The advent of 5G drives the growth of multi-access edge computing (MEC), a revolutionary paradigm that utilises edge resources to enable low-latency mobile access and support complex service execution. Deploying services across geographically distributed edge nodes challenges providers to optimise performance metrics like end-to-end latency and resource efficiency, impacting user experience, operational cost, and environmental footprint. The energy harvesting (EH) technology provides clean and renewable energy at the edge, promoting the MEC system to minimise the impacts on the environment. However, the integration of EH can introduce energy limits and uncertainty to the powered devices. In the context of service scheduling with data flow dependencies, we propose two offline and heuristic-based service placement algorithms that balance minimising latency and maximising resource efficiency with fast execution. The two algorithms, evaluated in a simulated environment using state-of-the-art workload benchmarks, achieve significant energy consumption improvements while maintaining comparable latency. Based on the designed algorithms, we take a step further by developing an online dynamic resource scheduling and service offloading approach for MEC systems with EH capabilities. Simulation results demonstrate that the proposed strategy effectively utilise the harvested energy while granting a low user-experienced latency and low operational cost.

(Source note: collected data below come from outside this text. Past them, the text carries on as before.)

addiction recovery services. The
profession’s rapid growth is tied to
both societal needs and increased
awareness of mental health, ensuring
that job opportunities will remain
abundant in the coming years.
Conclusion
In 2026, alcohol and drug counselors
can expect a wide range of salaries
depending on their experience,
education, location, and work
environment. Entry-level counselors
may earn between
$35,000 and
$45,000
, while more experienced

在支持能量收集的多访问边缘计算中,相互依赖服务的qos感知放置
5G的出现推动了多接入边缘计算(MEC)的发展,这是一种利用边缘资源实现低延迟移动访问并支持复杂服务执行的革命性范例。跨地理分布的边缘节点部署服务挑战提供商优化端到端延迟和资源效率等性能指标,从而影响用户体验、运营成本和环境足迹。能量收集(EH)技术在边缘提供清洁和可再生能源,促进MEC系统最大限度地减少对环境的影响。然而,EH的集成会给供电设备带来能量限制和不确定性。在具有数据流依赖关系的服务调度上下文中,我们提出了两种离线和基于启发式的服务放置算法,它们在最小化延迟和最大化资源效率与快速执行之间取得平衡。在使用最先进的工作负载基准测试的模拟环境中对这两种算法进行了评估,在保持相当延迟的同时显著改善了能耗。基于所设计的算法,我们进一步开发了具有EH功能的MEC系统的在线动态资源调度和服务卸载方法。仿真结果表明,该策略有效地利用了收集的能量,同时具有较低的用户体验延迟和较低的运行成本。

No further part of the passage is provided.